* [Instructions for the task]
The string "Runda" appears in some lines of the entries that follow; copy each such line.

------------

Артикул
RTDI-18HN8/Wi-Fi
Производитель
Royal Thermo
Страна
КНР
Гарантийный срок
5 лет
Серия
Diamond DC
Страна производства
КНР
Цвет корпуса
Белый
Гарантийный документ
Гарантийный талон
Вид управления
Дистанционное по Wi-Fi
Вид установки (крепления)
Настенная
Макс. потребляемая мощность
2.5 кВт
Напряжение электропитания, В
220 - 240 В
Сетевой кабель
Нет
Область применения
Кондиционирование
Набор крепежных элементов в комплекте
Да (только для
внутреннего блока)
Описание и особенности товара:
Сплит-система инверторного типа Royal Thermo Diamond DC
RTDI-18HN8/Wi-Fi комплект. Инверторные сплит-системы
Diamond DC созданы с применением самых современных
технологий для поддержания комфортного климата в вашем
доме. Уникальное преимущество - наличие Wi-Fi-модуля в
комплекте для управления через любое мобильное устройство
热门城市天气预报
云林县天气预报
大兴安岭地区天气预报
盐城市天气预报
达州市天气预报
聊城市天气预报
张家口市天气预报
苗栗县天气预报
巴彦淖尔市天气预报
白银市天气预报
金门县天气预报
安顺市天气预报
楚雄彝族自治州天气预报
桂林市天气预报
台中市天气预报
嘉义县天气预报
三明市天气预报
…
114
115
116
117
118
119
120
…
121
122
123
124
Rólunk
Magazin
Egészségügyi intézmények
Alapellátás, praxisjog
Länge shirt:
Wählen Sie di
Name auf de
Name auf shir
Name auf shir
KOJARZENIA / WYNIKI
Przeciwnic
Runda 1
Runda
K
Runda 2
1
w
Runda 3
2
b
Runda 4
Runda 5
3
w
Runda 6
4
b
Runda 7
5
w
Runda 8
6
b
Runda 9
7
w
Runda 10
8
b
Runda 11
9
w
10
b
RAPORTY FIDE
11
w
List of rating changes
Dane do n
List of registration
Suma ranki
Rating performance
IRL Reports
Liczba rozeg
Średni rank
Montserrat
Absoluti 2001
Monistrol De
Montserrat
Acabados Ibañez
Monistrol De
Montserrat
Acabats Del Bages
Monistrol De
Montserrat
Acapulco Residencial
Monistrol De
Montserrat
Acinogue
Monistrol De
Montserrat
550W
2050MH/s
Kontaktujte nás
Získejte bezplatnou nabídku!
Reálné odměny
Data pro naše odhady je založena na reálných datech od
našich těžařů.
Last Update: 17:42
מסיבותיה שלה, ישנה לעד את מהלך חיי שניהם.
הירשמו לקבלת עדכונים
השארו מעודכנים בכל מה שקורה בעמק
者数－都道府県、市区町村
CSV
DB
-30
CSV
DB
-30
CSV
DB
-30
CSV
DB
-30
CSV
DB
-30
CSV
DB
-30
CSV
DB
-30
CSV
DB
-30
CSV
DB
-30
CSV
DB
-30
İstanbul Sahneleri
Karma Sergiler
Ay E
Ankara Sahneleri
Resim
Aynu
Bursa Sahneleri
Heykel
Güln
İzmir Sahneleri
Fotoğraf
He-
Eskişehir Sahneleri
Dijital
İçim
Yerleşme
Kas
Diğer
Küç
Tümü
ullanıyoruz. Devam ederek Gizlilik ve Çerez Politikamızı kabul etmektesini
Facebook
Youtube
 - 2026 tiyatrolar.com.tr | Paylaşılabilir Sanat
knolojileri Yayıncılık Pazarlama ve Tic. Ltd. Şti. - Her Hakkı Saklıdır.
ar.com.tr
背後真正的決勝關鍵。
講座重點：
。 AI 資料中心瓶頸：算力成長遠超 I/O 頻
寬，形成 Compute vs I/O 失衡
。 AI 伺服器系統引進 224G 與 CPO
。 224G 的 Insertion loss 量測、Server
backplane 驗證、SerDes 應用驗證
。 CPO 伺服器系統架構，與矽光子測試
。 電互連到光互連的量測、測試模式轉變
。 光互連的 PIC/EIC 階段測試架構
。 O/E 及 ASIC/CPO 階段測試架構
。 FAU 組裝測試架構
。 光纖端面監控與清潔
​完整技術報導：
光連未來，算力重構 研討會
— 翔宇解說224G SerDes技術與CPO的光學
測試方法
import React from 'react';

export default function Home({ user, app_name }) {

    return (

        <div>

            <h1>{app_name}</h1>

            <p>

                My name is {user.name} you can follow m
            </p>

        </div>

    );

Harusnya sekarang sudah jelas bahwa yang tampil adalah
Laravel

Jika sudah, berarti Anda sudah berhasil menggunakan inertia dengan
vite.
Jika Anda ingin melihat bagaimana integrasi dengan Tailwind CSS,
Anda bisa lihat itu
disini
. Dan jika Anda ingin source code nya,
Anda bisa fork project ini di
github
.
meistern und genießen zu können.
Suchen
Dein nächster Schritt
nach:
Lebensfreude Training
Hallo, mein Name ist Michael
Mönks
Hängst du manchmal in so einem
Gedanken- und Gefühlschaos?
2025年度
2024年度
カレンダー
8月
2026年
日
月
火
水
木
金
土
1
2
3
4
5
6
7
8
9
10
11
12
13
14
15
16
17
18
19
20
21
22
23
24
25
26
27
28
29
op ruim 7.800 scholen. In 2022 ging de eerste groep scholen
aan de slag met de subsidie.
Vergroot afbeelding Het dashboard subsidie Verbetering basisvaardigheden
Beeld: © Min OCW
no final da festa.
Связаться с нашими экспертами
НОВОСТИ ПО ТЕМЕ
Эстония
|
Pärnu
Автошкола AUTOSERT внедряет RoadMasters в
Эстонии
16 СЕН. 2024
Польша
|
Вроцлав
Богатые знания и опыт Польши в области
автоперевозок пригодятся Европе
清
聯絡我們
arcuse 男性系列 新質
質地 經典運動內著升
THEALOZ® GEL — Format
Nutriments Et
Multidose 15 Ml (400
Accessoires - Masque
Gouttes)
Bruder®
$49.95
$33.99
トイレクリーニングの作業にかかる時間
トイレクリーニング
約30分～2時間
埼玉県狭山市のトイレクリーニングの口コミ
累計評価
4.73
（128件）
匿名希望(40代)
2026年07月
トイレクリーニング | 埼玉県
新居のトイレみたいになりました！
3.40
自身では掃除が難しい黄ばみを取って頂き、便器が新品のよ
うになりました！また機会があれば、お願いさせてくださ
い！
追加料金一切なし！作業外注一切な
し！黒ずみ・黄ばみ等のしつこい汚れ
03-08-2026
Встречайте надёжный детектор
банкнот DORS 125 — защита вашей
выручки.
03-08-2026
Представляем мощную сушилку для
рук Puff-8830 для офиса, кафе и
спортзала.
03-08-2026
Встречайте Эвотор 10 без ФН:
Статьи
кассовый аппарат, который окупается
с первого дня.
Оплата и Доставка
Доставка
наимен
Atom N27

------------

* [Result of the exercise]
Runda 1
Runda
Runda 2
Runda 3
Runda 4
Runda 5
Runda 6
Runda 7
Runda 8
Runda 9
Runda 10
Runda 11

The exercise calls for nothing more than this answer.